Arriving in theaters four whole years after it was filmed, "Top Gun: Maverick" offers nothing in the way of surprise now that the legacy sequel playbook is as well worn as it is. And yet, despite appearing late in this current trend cycle, it might be the finest example of it to date — a film that is at its weakest when evoking nostalgia for the 1986 original, because it is so much stronger a story when focusing on how the years have treated Tom Cruise's titular hero since then. Fans of the original "Top Gun" will love it — but the biggest sign of its success will be that it will likely find admirers even among those who didn't care for the previous installment (I count myself among them), a rarity for a franchise trend that banks on audience nostalgia over anything else.

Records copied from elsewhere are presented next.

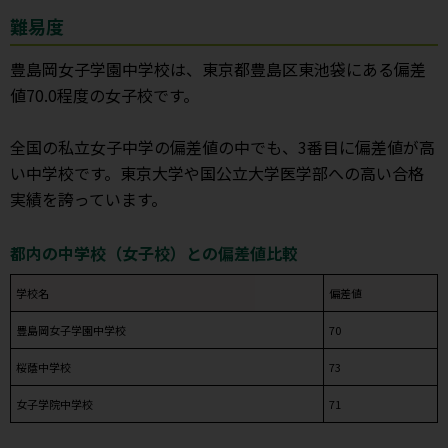
難易度
豊島岡女子学園中学校は、東京都豊島区東池袋にある偏差
値70.0程度の女子校です。
全国の私立女子中学の偏差値の中でも、3番目に偏差値が高
い中学校です。東京大学や国公立大学医学部への高い合格
実績を誇っています。
都内の中学校（女子校）との偏差値比較
学校名
偏差値
豊島岡女子学園中学校
70
桜蔭中学校
73
女子学院中学校
71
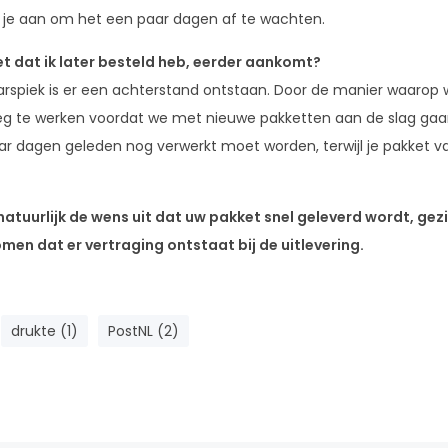
je aan om het een paar dagen af te wachten.
t dat ik later besteld heb, eerder aankomt?
jaarspiek is er een achterstand ontstaan. Door de manier waarop
weg te werken voordat we met nieuwe pakketten aan de slag gaa
r dagen geleden nog verwerkt moet worden, terwijl je pakket v
natuurlijk de wens uit dat uw pakket snel geleverd wordt, ge
men dat er vertraging ontstaat bij de uitlevering.
drukte (1)
PostNL (2)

More than Mere Nostalgia...
It's in the initial opening stretch that the film prepares you for the worst kind of nostalgia cash-in experience. Opening to Harold Faltermeyer's score from the original, we get the same onscreen text introducing us to the concept of the Top Gun program from the first film — before cutting to a near shot-for-shot update of the opening credits, right down to the text font and the use of Kenny Loggins' "Danger Zone." Thankfully, the film never cynically replicates sequences from the original quite like this ever again, with the only scene that gets close being an updating of the first film's famously homoerotic volleyball sequence. And it does need to be said: the overall lack of homoeroticism this time around might be the only area where the film has considerably downgraded from that.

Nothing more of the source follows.